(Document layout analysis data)
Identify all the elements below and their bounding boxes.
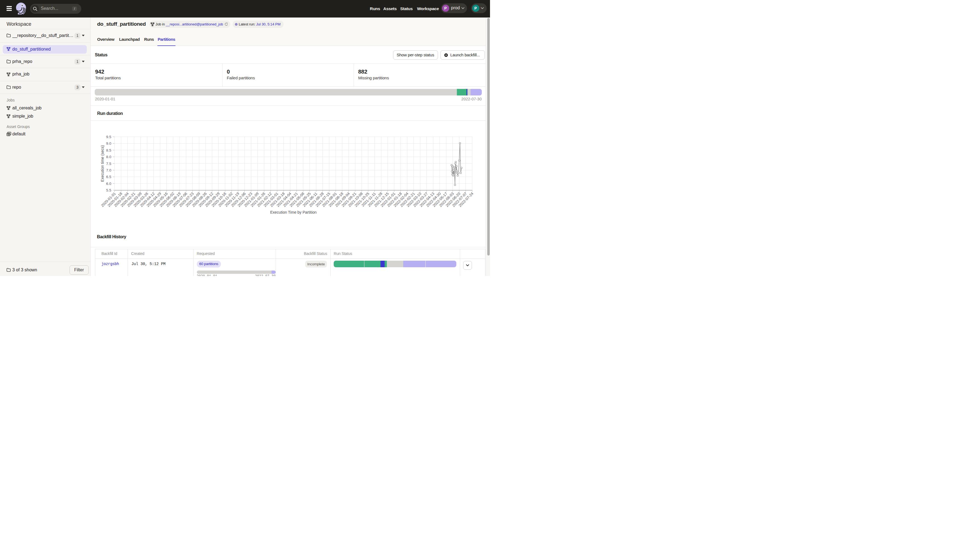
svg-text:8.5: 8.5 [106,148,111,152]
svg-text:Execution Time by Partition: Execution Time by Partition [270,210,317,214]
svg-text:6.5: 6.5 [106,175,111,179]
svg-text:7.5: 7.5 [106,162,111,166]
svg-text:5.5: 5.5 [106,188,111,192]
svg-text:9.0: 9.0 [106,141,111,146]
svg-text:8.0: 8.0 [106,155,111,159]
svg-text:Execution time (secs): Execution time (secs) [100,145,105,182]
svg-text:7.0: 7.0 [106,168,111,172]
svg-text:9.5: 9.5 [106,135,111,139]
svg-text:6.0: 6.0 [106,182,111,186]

**Problem requirements:**
Copy, from the lines above, each one that holds "Execution".

**Answer for the task:**
svg-text:Execution Time by Partition: Execution Time by Partition [270,210,317,214]
svg-text:Execution time (secs): Execution time (secs) [100,145,105,182]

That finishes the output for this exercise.